**EXERCISE AIM**
No pictures should be carried over. Output all other parts of the entries verbatim.

**DATA UNDER STUDY**
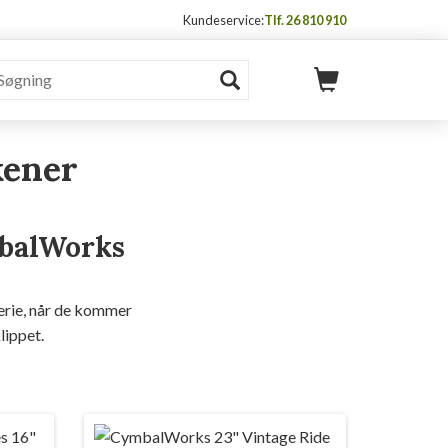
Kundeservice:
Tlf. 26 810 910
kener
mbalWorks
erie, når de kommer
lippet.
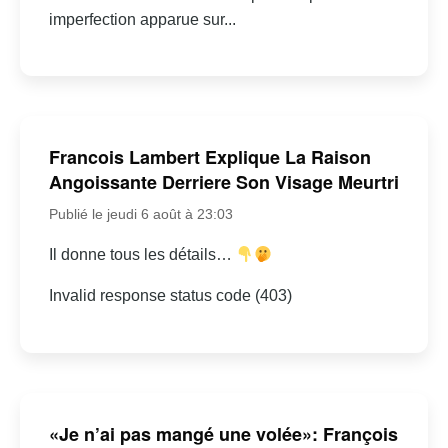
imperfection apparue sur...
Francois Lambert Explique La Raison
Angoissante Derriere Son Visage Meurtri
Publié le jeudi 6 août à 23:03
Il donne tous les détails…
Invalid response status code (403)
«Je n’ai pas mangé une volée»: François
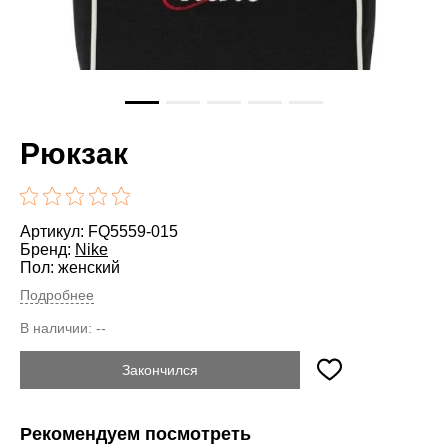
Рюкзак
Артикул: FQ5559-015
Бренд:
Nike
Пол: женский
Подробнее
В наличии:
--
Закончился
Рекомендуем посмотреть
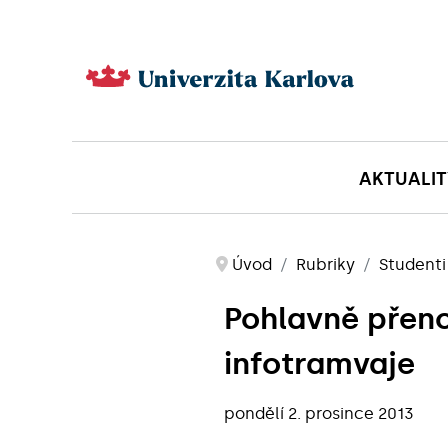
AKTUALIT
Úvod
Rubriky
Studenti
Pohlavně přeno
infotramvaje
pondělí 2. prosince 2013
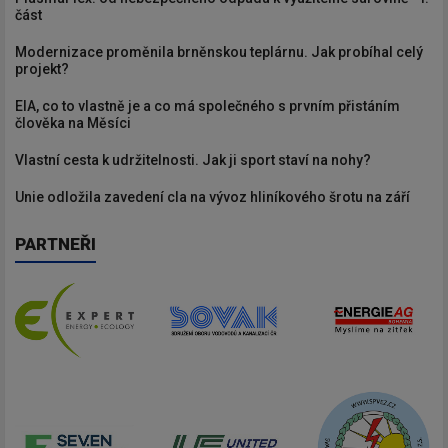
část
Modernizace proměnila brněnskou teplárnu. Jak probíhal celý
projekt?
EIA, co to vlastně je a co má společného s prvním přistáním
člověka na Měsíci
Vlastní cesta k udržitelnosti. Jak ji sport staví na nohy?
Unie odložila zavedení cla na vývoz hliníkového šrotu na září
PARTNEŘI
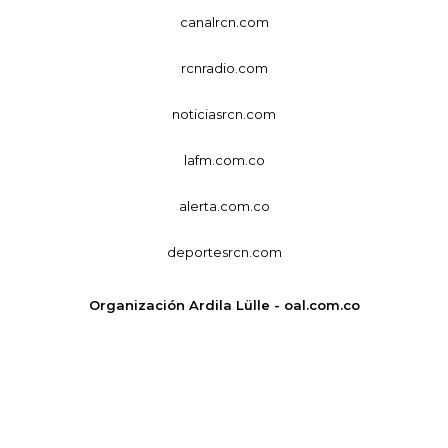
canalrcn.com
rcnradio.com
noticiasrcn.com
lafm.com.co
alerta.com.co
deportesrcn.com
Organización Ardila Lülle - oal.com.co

**EXERCISE RESULT**
Kundeservice:
Tlf. 26 810 910
kener
mbalWorks
erie, når de kommer
lippet.
imperfection apparue sur...
Francois Lambert Explique La Raison
Angoissante Derriere Son Visage Meurtri
Publié le jeudi 6 août à 23:03
Il donne tous les détails…
Invalid response status code (403)
«Je n’ai pas mangé une volée»: François
Рюкзак
Артикул: FQ5559-015
Бренд:
Nike
Пол: женский
Подробнее
В наличии:
--
Закончился
Рекомендуем посмотреть
AKTUALIT
Úvod
Rubriky
Studenti
Pohlavně přeno
infotramvaje
pondělí 2. prosince 2013
část
Modernizace proměnila brněnskou teplárnu. Jak probíhal celý
projekt?
EIA, co to vlastně je a co má společného s prvním přistáním
člověka na Měsíci
Vlastní cesta k udržitelnosti. Jak ji sport staví na nohy?
Unie odložila zavedení cla na vývoz hliníkového šrotu na září
PARTNEŘI
canalrcn.com
rcnradio.com
noticiasrcn.com
lafm.com.co
alerta.com.co
deportesrcn.com
Organización Ardila Lülle - oal.com.co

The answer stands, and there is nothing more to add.